Media use is a crucial component of an adolescent-specific framework given that adolescents are frequent users of the mass media. Youth aged 8–18 spend almost 6.5 hours per day with some type of media [38]. Media have been shown to influence physical and social development of youth, have been associated with health behavior and are often cited as a source of health information for adolescents [39–44]. Educational television has been linked with advances in literacy, reading comprehension and math skills for children [45]. Given that media has been linked to development, health behavior and literacy, it is reasonable to conclude there may be an association of media use with health literacy [46].
Peer and parent influences
In addition to individual characteristics, peer and parent influences are especially relevant for youth [31, 35, 47]. Figure 1 shows that parents may influence health literacy of adolescents [35]. Prior research has shown a relationship between family factors and school achievement [48]. For instance, reading aloud in the home setting can enhance vocabulary skills [49], and encouraging reading at home is linked with an interest in learning [50]. Parent health literacy can also directly impact health outcomes for this age group. As an example, one study of Latino parents found that people with a higher literacy level were more likely to use medications for their children correctly [51], while another study of children with asthma found that lower literacy of parents was correlated with children's incorrect inhaler use and more visits to the emergency department [52]. Peers have also been shown to have a direct influence on literacy as well as health behavior, given their growing prominent role in the lives of youth as they transition into adolescence [53–56].
Systems
Another area of the framework concerns systems (media, education and health care).
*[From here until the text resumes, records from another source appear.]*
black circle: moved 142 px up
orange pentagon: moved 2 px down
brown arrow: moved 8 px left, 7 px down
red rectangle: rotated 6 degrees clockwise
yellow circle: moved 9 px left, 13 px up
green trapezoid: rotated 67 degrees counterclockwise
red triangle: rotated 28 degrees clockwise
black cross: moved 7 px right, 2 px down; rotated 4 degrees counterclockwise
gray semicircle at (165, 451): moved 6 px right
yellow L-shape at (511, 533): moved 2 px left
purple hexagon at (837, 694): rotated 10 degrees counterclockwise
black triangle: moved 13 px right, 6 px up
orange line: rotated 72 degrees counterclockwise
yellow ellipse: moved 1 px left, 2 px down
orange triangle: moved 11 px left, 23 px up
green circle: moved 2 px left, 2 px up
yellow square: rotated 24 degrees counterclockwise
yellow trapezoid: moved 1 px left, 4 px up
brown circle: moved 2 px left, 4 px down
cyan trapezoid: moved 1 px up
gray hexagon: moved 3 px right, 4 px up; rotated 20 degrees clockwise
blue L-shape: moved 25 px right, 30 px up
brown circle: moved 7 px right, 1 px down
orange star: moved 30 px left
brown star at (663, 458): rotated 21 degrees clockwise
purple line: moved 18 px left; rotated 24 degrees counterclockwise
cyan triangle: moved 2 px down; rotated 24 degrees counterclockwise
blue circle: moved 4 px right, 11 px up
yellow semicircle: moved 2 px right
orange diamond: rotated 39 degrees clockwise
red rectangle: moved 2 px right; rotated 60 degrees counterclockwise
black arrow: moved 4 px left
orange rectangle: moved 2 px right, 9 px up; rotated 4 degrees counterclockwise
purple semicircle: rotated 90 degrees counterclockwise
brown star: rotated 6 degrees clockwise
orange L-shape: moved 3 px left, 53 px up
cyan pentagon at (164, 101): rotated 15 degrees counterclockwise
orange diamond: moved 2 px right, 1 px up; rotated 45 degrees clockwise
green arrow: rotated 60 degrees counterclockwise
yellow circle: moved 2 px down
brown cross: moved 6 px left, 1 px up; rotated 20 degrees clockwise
The second framework of the IOM report (p. 34) shows how culture and society, the health system and the education system all serve as potential contributors to the development of health literacy skills, and thus, act as possible areas for interventions [35]. Systems are an area especially important for adolescents as they are still engaged with organizations that can facilitate education programs and other interventions to enhance health literacy skills.
The IOM report and other publications highlight the need for schools to play an important role in improving health literacy for adolescents, as schools have a direct influence on the education and development of adolescents [35, 57]. One of the main goals of the education system is to develop literacy skills. Given that literacy, or the ability to read and write, is an integral part of health literacy, schools therefore play a central role in the development of health literacy skills. Routine literacy instruction offers opportunities to enhance health literacy by building reading and writing skills, and health education classes provide an excellent opportunity to facilitate the development of skills specific to health literacy, such as how to evaluate credible information on the internet. Peterson et al. [58] discuss ways teachers can be more involved with teaching health literacy to youth, such as assisting students with comprehension and evaluation of health information as opposed to simply memorizing the material presented. Lawrence St Leger [59] provides suggestions regarding how schools can teach health literacy, including regular professional development for teachers and the sharing of information with other schools about programs that schools may develop which are proven to be successful.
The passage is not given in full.